General Electric (GE)
As I’ve predicted for many years, General Electric (NYSE:GE) is starting to play a key role in boosting electricity generation as the electrification of transportation gathers momentum. That factor alone makes GE a great energy stock to buy. Indeed, this role will prove to be very lucrative for GE this year and subsequently for Vernova, the energy company that the conglomerate plans to spin off in 2024.
Providing evidence for the latter contention, GE announced that it, along with a number of its partners, had won three deals worth a cumulative 6 billion euros to develop high-voltage direct currents in Europe’s North Sea. These projects are being undertaken “to connect 40 GW of offshore wind farms to the high voltage grids in the Netherlands and Germany.”

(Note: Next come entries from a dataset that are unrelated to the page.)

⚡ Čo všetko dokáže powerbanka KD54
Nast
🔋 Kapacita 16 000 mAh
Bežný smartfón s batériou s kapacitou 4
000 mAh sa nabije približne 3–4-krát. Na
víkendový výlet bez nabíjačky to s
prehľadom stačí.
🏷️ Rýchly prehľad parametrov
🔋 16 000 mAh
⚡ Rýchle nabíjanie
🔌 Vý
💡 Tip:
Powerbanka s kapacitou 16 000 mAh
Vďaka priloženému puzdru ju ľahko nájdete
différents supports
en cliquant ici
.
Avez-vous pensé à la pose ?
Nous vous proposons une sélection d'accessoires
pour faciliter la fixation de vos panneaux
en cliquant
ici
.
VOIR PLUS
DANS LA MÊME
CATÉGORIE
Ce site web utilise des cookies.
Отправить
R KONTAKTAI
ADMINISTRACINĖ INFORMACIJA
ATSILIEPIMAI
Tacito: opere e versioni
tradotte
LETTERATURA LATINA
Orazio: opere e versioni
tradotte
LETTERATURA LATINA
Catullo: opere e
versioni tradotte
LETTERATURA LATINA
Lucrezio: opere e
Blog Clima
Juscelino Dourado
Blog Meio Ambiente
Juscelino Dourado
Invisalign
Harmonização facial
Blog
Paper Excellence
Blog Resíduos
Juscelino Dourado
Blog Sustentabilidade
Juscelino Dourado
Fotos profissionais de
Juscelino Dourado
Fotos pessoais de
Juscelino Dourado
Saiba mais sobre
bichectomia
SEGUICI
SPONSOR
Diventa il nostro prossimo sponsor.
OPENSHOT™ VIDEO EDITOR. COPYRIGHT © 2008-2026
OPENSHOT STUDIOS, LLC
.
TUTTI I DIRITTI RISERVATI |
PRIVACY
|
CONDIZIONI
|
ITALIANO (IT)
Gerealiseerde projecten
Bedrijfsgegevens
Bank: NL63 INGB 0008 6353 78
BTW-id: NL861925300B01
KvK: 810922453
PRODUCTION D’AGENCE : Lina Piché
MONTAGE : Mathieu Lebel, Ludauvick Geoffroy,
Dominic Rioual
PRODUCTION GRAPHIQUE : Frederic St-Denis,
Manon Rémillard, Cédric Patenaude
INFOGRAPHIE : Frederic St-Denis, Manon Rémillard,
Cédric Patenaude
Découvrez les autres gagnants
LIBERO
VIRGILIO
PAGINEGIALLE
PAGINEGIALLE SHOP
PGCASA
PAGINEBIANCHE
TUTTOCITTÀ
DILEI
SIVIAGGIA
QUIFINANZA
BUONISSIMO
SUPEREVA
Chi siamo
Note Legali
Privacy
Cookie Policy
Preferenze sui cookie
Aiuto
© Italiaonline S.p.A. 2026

Meanwhile, GE’s Renewables unit is turning itself around, as it’s expected to go from a $2.2 billion loss last year to a small profit in 2024. Improved pricing and better supply chains in the wind energy sector are clearly lifting the bottom line of GE’s Renewables unit, which specializes in building wind turbines.

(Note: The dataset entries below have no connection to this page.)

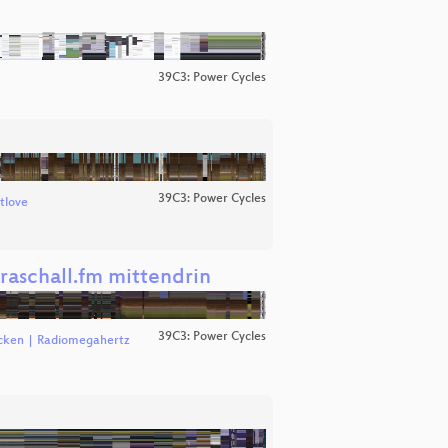
39C3: Power Cycles
39C3: Power Cycles
tlove
raschall.fm mittendrin
39C3: Power Cycles
ken | Radiomegahertz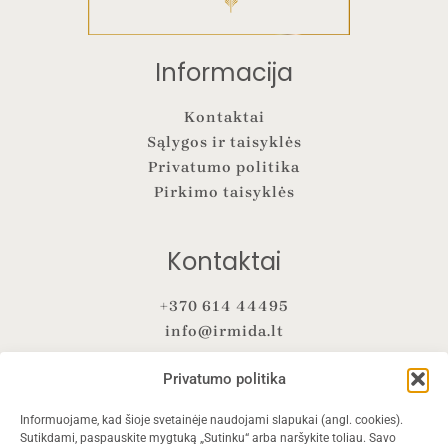
Informacija
Kontaktai
Sąlygos ir taisyklės
Privatumo politika
Pirkimo taisyklės
Kontaktai
+370 614 44495
info@irmida.lt
Privatumo politika
Bendraukime
Informuojame, kad šioje svetainėje naudojami slapukai (angl. cookies).
F
I
Y
E
Sutikdami, paspauskite mygtuką „Sutinku“ arba naršykite toliau. Savo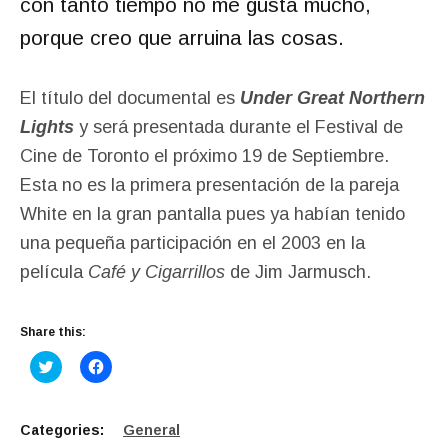
con tanto tiempo no me gusta mucho,
porque creo que arruina las cosas.
El título del documental es
Under Great Northern
Lights
y será presentada durante el Festival de
Cine de Toronto el próximo 19 de Septiembre.
Esta no es la primera presentación de la pareja
White en la gran pantalla pues ya habían tenido
una pequeña participación en el 2003 en la
película
Café y Cigarrillos
de Jim Jarmusch.
Share this:
C
C
l
l
i
i
c
c
k
k
t
t
Categories:
General
o
o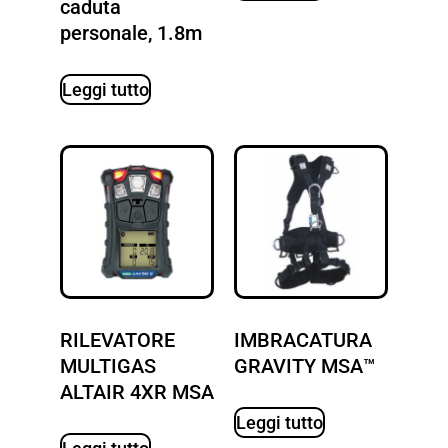
caduta
personale, 1.8m
Leggi tutto
RILEVATORE
IMBRACATURA
MULTIGAS
GRAVITY MSA™
ALTAIR 4XR MSA
Leggi tutto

Of course, the huge expansion of wind energy capacity in the U.S. and Europe is going to greatly boost Renewables. Indeed, as one of the top producers of offshore wind turbines, GE will benefit from the anticipated increase of ” global offshore wind installations…from 34 gigawatts in 2022 to 181 gigawatts in 2030.”
There’s also a great deal of opportunities to add many more onshore wind turbines. “We see a clear path to add 150, 200 gigawatts of onshore wind in the U.S. in the next 10 years,” GE Vernova CEO Scott Strazik said last month. He believes that the operating margins of GE’s onshore wind power business could reach around 9% after 2024.
Shoals Technologies (SHLS)
Shoals (NASDAQ:SHLS) provides equipment used in solar energy projects, such as “cable assemblies, wireless monitoring systems [and], junction boxes.” The firm says that its products significantly reduce the amount of labor needed to build solar projects. Given rapidly rising wages and labor shortages in many regions, that attribute should enable Shoals to deliver very strong growth going forward, making it a great energy stock for investors.
Actually, the company is already expanding rapidly, and it’s profitable. Last year, its top line climbed to $327 million from $213 million in 2021, while it generated $66.3 million of operating income in 2022.
Two other factors that should improve Shoals’ financial results going forward are its expansion into Europe, which began in 2022, and the growth of its sales team. The company is looking to add more sales professionals in its fastest growing geographic regions, and it will increase the number of salespeople pitching its most popular products.
In November, investment bank Oppenheimer placed a $41 price target and an “outperform” rating on SHLS stock.
As of the date of publication, Larry Ramer owned shares of GE and SHLS. The opinions expressed in this article are those of the writer, subject to the InvestorPlace.com Publishing Guidelines.